I’m curious how to express the relationship between code (software) and a dataset via RelatedIdentifier. Here are two examples I’m currently looking at though there are probably others. (1) The code is used to analyze the data, and both data and code are cited by the related article. Is there a way to represent the relationship between the data and code, or are they separate elements only related via the article (as citedby and cites)? (2) The code is used to transform raw data (a) into data that is then published (b) and used for an article. Here the second dataset is clearly dependent on the original data and the code, regardless of a related publication.
Thanks @brian-westra for this question. I would certainly argue for linking the dataset and code together directly where possible, but I agree with you that the choice of relationType is ambiguous in these scenarios.
(1) The code is used to analyze the data, and both data and code are cited by the related article.
You could argue that the related article is the output of analyzing the data with the code, and so having the article cite both is sufficient. But if the code is created specifically to analyze the data (as opposed to being generic/multi-purpose software), you could also say that the data “IsRequiredBy” the code.
(2) The code is used to transform raw data (a) into data that is then published (b) and used for an article.

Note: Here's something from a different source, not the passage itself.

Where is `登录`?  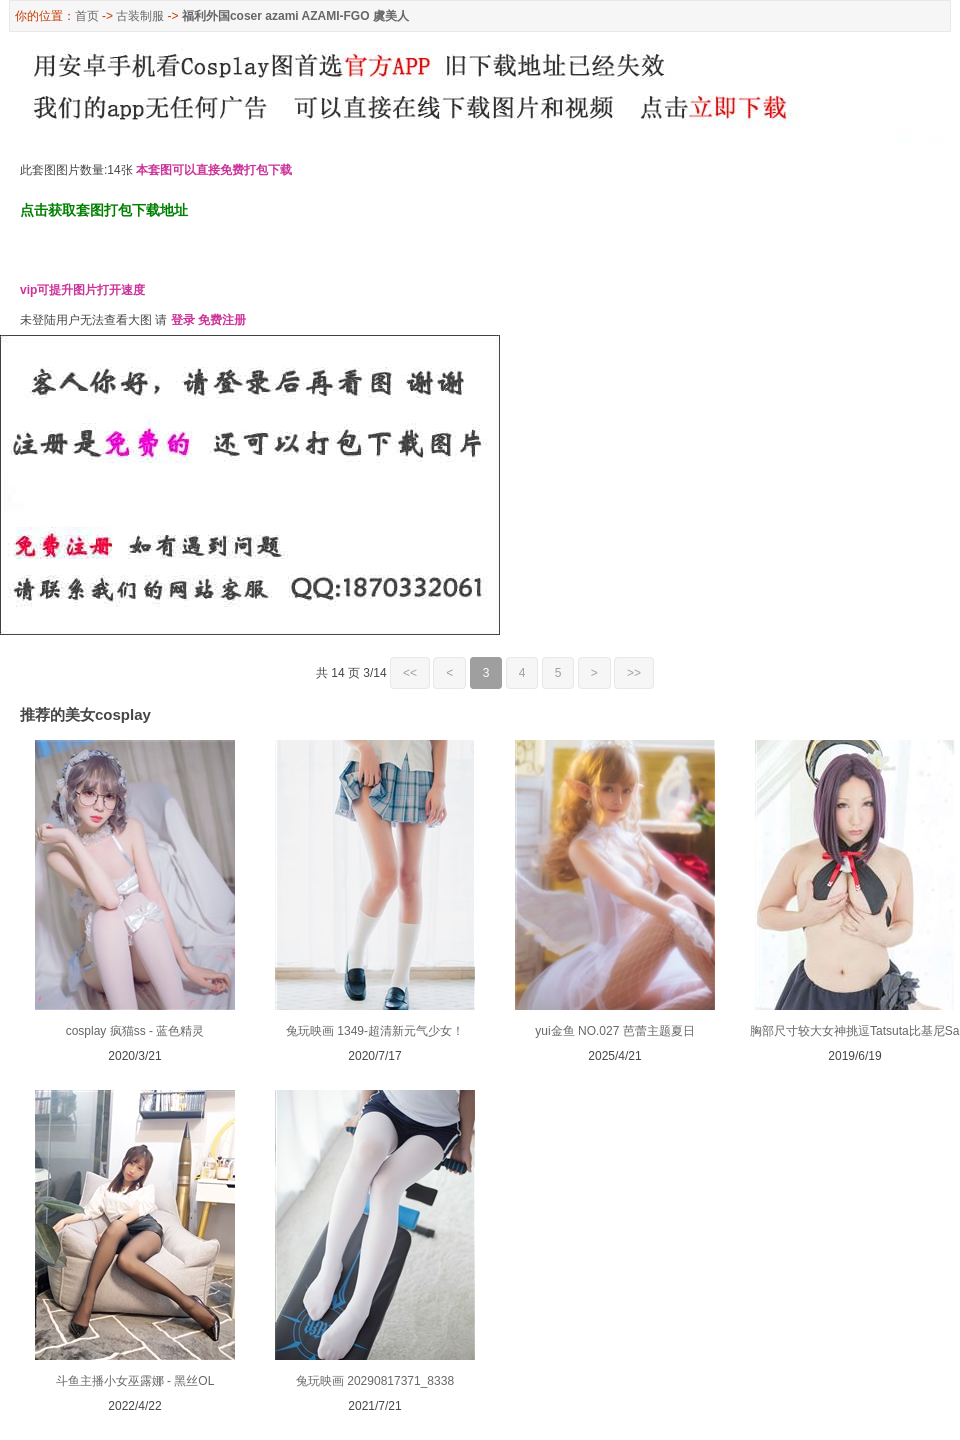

While we have “IsDerivedFrom”/“IsSourceOf” for relationships between raw and processed datasets, there isn’t a clear choice for linking the processed data to the code that performs that processing. I could see either “IsCompiledBy” (the processed data is compiled by the code, sort of) or “Requires” (processing the dataset required the use of the software) being possibilities.
What do you think of these options? We’re also always open to suggestions for improving the DataCite Metadata Schema in cases where there is no appropriate relationType.